### WHAT TO PRODUCE
Make a verbatim copy of the entries below; pictures stay out.
==== RECORDS FOR PROCESSING
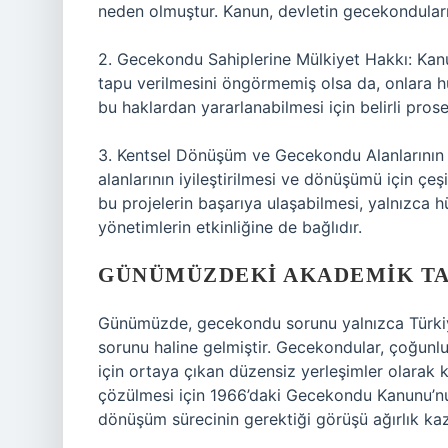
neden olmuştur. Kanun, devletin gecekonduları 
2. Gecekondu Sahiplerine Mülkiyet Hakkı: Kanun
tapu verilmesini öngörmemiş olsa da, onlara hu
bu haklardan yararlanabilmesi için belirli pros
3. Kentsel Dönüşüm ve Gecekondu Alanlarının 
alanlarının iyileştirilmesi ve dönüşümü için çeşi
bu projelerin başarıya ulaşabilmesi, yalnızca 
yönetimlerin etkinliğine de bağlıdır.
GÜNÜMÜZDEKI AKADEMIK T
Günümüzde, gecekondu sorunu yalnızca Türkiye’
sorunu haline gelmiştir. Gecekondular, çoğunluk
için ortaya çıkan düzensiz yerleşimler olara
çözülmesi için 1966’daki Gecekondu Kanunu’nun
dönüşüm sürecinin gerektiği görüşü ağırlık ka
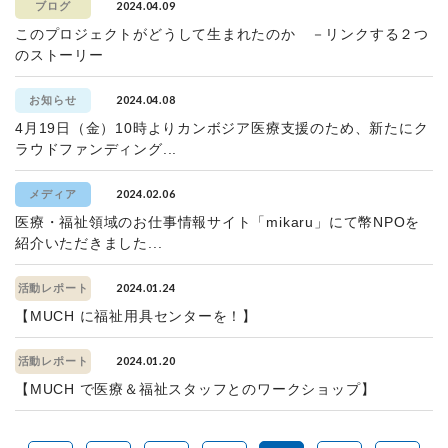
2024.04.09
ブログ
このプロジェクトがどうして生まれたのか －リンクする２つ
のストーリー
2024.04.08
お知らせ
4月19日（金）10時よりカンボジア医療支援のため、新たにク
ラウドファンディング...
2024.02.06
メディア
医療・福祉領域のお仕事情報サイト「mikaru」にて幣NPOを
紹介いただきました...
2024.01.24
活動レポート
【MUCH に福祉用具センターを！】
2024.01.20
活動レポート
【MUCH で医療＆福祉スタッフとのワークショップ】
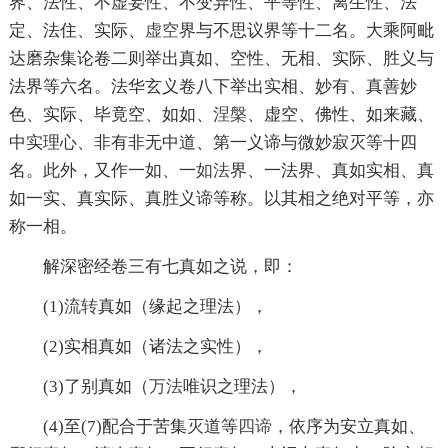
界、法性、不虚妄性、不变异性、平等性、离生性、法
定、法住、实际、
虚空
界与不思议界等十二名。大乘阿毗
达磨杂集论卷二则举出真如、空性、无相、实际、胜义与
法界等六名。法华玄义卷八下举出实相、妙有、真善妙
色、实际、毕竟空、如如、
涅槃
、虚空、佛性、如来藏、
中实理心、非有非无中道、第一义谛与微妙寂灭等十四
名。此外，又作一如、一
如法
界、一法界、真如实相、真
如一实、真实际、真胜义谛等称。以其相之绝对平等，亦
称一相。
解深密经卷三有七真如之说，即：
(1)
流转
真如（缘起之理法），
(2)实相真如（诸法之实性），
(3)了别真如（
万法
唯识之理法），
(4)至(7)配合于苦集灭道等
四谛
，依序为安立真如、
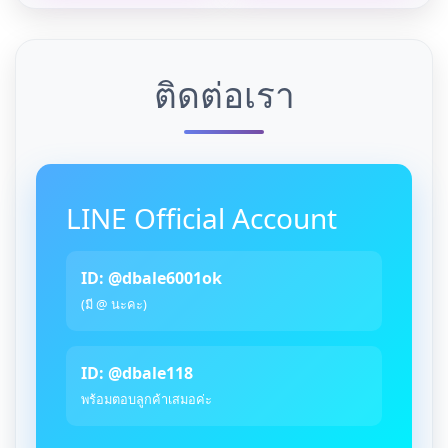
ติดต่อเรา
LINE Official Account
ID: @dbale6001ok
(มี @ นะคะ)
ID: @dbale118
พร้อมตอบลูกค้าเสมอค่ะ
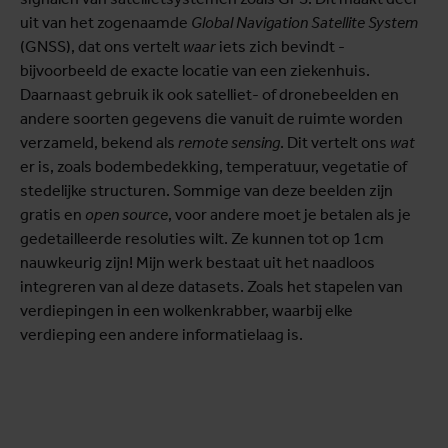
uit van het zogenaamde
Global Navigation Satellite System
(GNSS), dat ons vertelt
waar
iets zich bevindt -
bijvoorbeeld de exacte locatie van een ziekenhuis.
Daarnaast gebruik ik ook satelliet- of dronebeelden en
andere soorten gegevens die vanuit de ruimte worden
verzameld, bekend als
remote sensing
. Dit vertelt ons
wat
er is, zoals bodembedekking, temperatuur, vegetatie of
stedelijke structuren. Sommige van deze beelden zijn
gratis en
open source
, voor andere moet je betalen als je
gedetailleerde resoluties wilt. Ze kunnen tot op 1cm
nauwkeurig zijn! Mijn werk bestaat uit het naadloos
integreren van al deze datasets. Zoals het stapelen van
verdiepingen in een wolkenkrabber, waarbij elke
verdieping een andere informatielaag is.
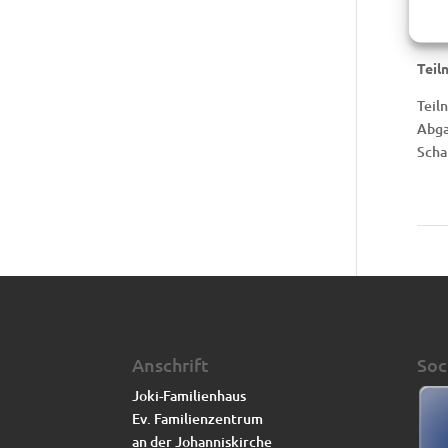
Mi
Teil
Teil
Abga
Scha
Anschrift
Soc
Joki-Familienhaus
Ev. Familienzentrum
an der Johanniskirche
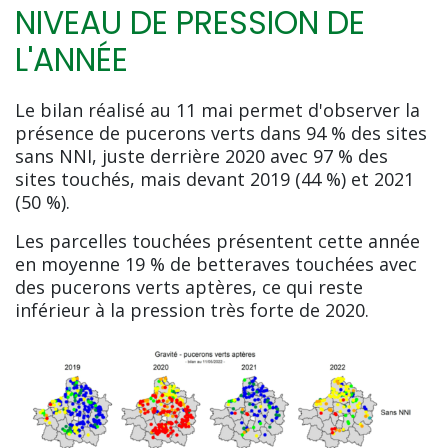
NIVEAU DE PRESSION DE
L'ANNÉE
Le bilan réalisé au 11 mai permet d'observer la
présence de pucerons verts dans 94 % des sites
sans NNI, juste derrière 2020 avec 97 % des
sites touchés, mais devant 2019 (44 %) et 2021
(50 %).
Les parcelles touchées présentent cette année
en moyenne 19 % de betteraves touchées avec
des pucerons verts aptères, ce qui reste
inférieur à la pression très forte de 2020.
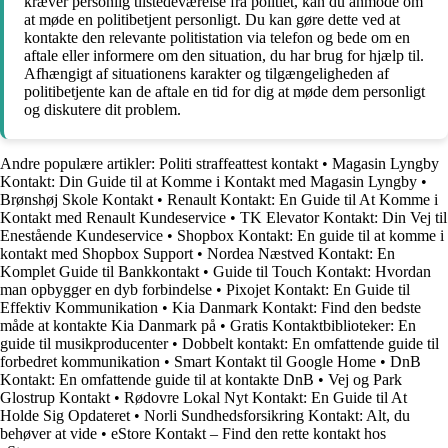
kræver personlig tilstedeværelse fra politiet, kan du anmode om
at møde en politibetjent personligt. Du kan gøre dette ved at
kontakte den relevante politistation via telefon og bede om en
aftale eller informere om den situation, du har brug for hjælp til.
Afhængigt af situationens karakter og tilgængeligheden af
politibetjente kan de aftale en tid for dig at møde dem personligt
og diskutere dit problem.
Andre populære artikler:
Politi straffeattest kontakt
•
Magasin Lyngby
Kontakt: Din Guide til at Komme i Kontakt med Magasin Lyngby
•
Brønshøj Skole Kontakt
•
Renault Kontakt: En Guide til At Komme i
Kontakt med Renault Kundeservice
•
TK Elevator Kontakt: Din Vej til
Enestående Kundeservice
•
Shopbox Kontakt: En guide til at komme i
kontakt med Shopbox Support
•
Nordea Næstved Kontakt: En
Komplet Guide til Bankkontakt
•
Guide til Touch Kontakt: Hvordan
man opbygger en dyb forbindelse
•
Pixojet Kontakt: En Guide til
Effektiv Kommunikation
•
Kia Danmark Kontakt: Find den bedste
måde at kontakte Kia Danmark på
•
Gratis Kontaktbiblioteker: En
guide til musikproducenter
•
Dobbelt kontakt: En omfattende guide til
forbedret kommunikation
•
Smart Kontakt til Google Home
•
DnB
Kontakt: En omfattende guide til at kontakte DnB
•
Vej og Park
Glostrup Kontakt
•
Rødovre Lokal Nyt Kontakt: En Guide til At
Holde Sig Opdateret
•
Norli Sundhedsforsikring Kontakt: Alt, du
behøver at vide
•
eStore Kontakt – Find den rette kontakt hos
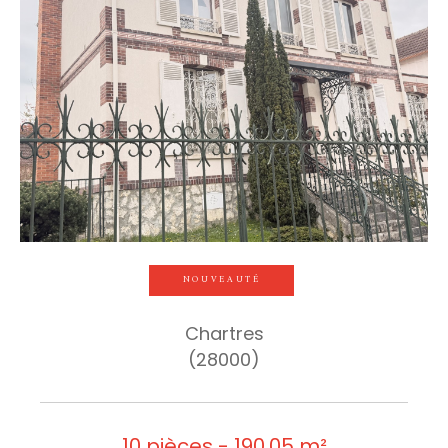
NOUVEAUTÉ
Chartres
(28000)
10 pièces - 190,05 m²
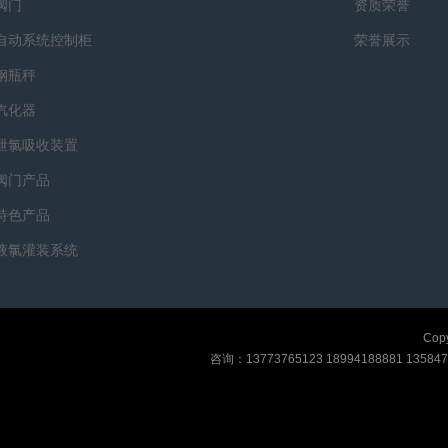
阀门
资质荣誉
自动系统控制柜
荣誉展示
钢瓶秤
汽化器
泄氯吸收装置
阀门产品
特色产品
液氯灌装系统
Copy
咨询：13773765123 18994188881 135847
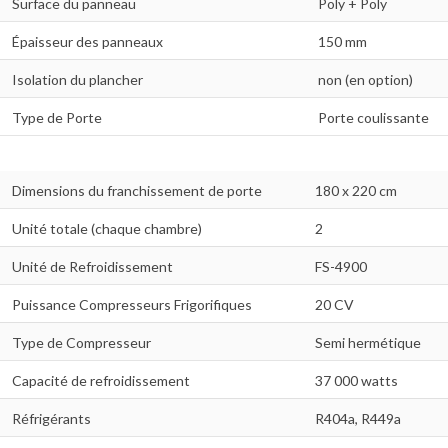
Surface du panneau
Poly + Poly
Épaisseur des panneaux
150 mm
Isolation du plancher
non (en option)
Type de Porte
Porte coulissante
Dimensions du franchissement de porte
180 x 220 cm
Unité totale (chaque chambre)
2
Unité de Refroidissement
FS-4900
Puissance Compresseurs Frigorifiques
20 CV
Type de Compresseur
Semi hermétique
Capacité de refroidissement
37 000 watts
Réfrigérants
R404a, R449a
========
### WRITTEN ANSWER
neden olmuştur. Kanun, devletin gecekonduları 
2. Gecekondu Sahiplerine Mülkiyet Hakkı: Kanun
tapu verilmesini öngörmemiş olsa da, onlara hu
bu haklardan yararlanabilmesi için belirli pros
3. Kentsel Dönüşüm ve Gecekondu Alanlarının 
alanlarının iyileştirilmesi ve dönüşümü için çeşi
bu projelerin başarıya ulaşabilmesi, yalnızca 
yönetimlerin etkinliğine de bağlıdır.
GÜNÜMÜZDEKI AKADEMIK T
Günümüzde, gecekondu sorunu yalnızca Türkiye’
sorunu haline gelmiştir. Gecekondular, çoğunluk
için ortaya çıkan düzensiz yerleşimler olara
çözülmesi için 1966’daki Gecekondu Kanunu’nun
dönüşüm sürecinin gerektiği görüşü ağırlık ka
2024.04.09
ブログ
このプロジェクトがどうして生まれたのか －リンクする２つ
のストーリー
2024.04.08
お知らせ
4月19日（金）10時よりカンボジア医療支援のため、新たにク
ラウドファンディング...
2024.02.06
メディア
医療・福祉領域のお仕事情報サイト「mikaru」にて幣NPOを
紹介いただきました...
2024.01.24
活動レポート
【MUCH に福祉用具センターを！】
2024.01.20
活動レポート
【MUCH で医療＆福祉スタッフとのワークショップ】
界、法性、不虚妄性、不变异性、平等性、离生性、法
定、法住、实际、
虚空
界与不思议界等十二名。大乘阿毗
达磨杂集论卷二则举出真如、空性、无相、实际、胜义与
法界等六名。法华玄义卷八下举出实相、妙有、真善妙
色、实际、毕竟空、如如、
涅槃
、虚空、佛性、如来藏、
中实理心、非有非无中道、第一义谛与微妙寂灭等十四
名。此外，又作一如、一
如法
界、一法界、真如实相、真
如一实、真实际、真胜义谛等称。以其相之绝对平等，亦
称一相。
解深密经卷三有七真如之说，即：
(1)
流转
真如（缘起之理法），
(2)实相真如（诸法之实性），
(3)了别真如（
万法
唯识之理法），
(4)至(7)配合于苦集灭道等
四谛
，依序为安立真如、
ติดต่อเรา
LINE Official Account
ID: @dbale6001ok
(มี @ นะคะ)
ID: @dbale118
พร้อมตอบลูกค้าเสมอค่ะ
uit van het zogenaamde
Global Navigation Satellite System
(GNSS), dat ons vertelt
waar
iets zich bevindt -
bijvoorbeeld de exacte locatie van een ziekenhuis.
Daarnaast gebruik ik ook satelliet- of dronebeelden en
andere soorten gegevens die vanuit de ruimte worden
verzameld, bekend als
remote sensing
. Dit vertelt ons
wat
er is, zoals bodembedekking, temperatuur, vegetatie of
stedelijke structuren. Sommige van deze beelden zijn
gratis en
open source
, voor andere moet je betalen als je
gedetailleerde resoluties wilt. Ze kunnen tot op 1cm
nauwkeurig zijn! Mijn werk bestaat uit het naadloos
integreren van al deze datasets. Zoals het stapelen van
verdiepingen in een wolkenkrabber, waarbij elke
verdieping een andere informatielaag is.
Mi
Teil
Teil
Abga
Scha
Anschrift
Soc
Joki-Familienhaus
Ev. Familienzentrum
an der Johanniskirche
NIVEAU DE PRESSION DE
L'ANNÉE
Le bilan réalisé au 11 mai permet d'observer la
présence de pucerons verts dans 94 % des sites
sans NNI, juste derrière 2020 avec 97 % des
sites touchés, mais devant 2019 (44 %) et 2021
(50 %).
Les parcelles touchées présentent cette année
en moyenne 19 % de betteraves touchées avec
des pucerons verts aptères, ce qui reste
inférieur à la pression très forte de 2020.
kræver personlig tilstedeværelse fra politiet, kan du anmode om
at møde en politibetjent personligt. Du kan gøre dette ved at
kontakte den relevante politistation via telefon og bede om en
aftale eller informere om den situation, du har brug for hjælp til.
Afhængigt af situationens karakter og tilgængeligheden af
politibetjente kan de aftale en tid for dig at møde dem personligt
og diskutere dit problem.
Andre populære artikler:
Politi straffeattest kontakt
•
Magasin Lyngby
Kontakt: Din Guide til at Komme i Kontakt med Magasin Lyngby
•
Brønshøj Skole Kontakt
•
Renault Kontakt: En Guide til At Komme i
Kontakt med Renault Kundeservice
•
TK Elevator Kontakt: Din Vej til
Enestående Kundeservice
•
Shopbox Kontakt: En guide til at komme i
kontakt med Shopbox Support
•
Nordea Næstved Kontakt: En
Komplet Guide til Bankkontakt
•
Guide til Touch Kontakt: Hvordan
man opbygger en dyb forbindelse
•
Pixojet Kontakt: En Guide til
Effektiv Kommunikation
•
Kia Danmark Kontakt: Find den bedste
måde at kontakte Kia Danmark på
•
Gratis Kontaktbiblioteker: En
guide til musikproducenter
•
Dobbelt kontakt: En omfattende guide til
forbedret kommunikation
•
Smart Kontakt til Google Home
•
DnB
Kontakt: En omfattende guide til at kontakte DnB
•
Vej og Park
Glostrup Kontakt
•
Rødovre Lokal Nyt Kontakt: En Guide til At
Holde Sig Opdateret
•
Norli Sundhedsforsikring Kontakt: Alt, du
behøver at vide
•
eStore Kontakt – Find den rette kontakt hos
NOUVEAUTÉ
Chartres
(28000)
10 pièces - 190,05 m²
阀门
资质荣誉
自动系统控制柜
荣誉展示
钢瓶秤
汽化器
泄氯吸收装置
阀门产品
特色产品
液氯灌装系统
Copy
咨询：13773765123 18994188881 135847
Surface du panneau
Poly + Poly
Épaisseur des panneaux
150 mm
Isolation du plancher
non (en option)
Type de Porte
Porte coulissante
Dimensions du franchissement de porte
180 x 220 cm
Unité totale (chaque chambre)
2
Unité de Refroidissement
FS-4900
Puissance Compresseurs Frigorifiques
20 CV
Type de Compresseur
Semi hermétique
Capacité de refroidissement
37 000 watts
Réfrigérants
R404a, R449a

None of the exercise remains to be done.